[Items from a data source]

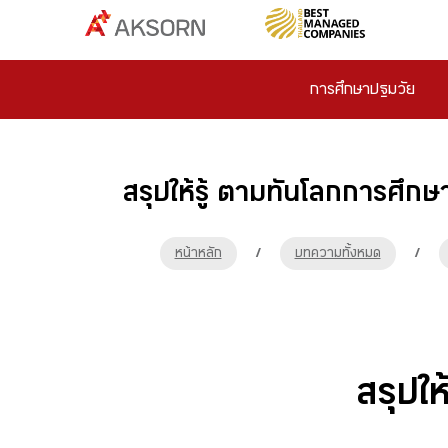
การศึกษาปฐมวัย
สรุปให้รู้ ตามทันโลกการศึกษ
หน้าหลัก
/
บทความทั้งหมด
/
สรุปใ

**TASK OBJECTIVE**: A faithful copy of the data above is wanted, with every image left out.

**TASK SOLUTION**:
การศึกษาปฐมวัย
สรุปให้รู้ ตามทันโลกการศึกษ
หน้าหลัก
/
บทความทั้งหมด
/
สรุปใ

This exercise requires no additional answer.